__INFORMATION SUPPLIED__.

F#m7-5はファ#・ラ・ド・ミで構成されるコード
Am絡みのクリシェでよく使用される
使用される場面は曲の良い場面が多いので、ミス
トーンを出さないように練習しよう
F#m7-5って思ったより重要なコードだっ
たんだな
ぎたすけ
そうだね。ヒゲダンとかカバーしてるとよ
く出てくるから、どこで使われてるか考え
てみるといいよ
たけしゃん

* * *

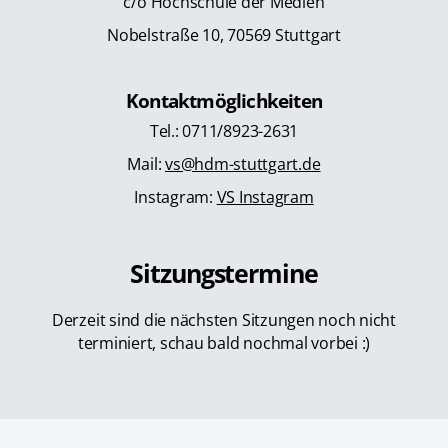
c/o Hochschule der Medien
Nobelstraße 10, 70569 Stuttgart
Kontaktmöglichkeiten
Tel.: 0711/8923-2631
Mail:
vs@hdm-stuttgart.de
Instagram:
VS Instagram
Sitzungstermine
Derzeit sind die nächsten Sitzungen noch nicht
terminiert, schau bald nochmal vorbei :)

* * *

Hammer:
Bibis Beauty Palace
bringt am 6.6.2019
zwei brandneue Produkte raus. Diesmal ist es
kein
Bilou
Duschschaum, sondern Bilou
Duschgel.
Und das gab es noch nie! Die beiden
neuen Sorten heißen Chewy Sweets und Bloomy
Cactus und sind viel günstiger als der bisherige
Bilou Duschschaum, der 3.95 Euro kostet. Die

__WORK TASK__.
Only those lines of the entries above that run from the line containing "c/o Hochschule der Medien" to the line containing "terminiert, schau bald nochmal vorbei :)", both included, should be transcribed exactly.

__EXERCISE SOLUTION__.
c/o Hochschule der Medien
Nobelstraße 10, 70569 Stuttgart
Kontaktmöglichkeiten
Tel.: 0711/8923-2631
Mail:
vs@hdm-stuttgart.de
Instagram:
VS Instagram
Sitzungstermine
Derzeit sind die nächsten Sitzungen noch nicht
terminiert, schau bald nochmal vorbei :)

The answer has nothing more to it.